[Records from a data collection]

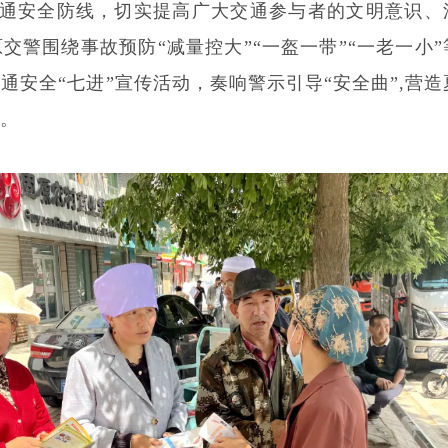
通安全防线，切实提高广大交通参与者的文明意识、
原交警围绕事故预防
“减量控大”“一盔一带”“一老一小”
通安全“七进”宣传活动，奏响警示引导“安全曲”,营造
”。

## [Aim of the exercise]
Without including any picture, retype the entries exactly.

## [Task answer]
通安全防线，切实提高广大交通参与者的文明意识、
原交警围绕事故预防
“减量控大”“一盔一带”“一老一小”
通安全“七进”宣传活动，奏响警示引导“安全曲”,营造
”。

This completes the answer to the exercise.